● **What to work on**
Your task is to repeat the entries exactly. Leave the pictures out.
[Start of section]
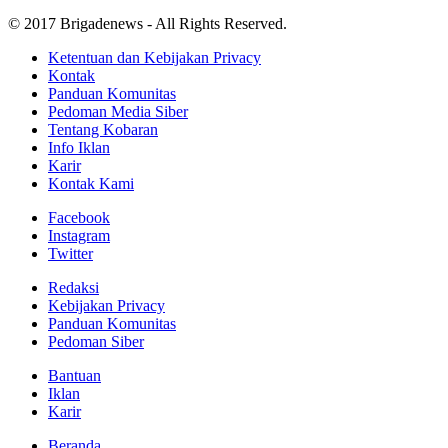
© 2017 Brigadenews - All Rights Reserved.
Ketentuan dan Kebijakan Privacy
Kontak
Panduan Komunitas
Pedoman Media Siber
Tentang Kobaran
Info Iklan
Karir
Kontak Kami
Facebook
Instagram
Twitter
Redaksi
Kebijakan Privacy
Panduan Komunitas
Pedoman Siber
Bantuan
Iklan
Karir
Beranda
[End of section]
● **Response area**
© 2017 Brigadenews - All Rights Reserved.
Ketentuan dan Kebijakan Privacy
Kontak
Panduan Komunitas
Pedoman Media Siber
Tentang Kobaran
Info Iklan
Karir
Kontak Kami
Facebook
Instagram
Twitter
Redaksi
Kebijakan Privacy
Panduan Komunitas
Pedoman Siber
Bantuan
Iklan
Karir
Beranda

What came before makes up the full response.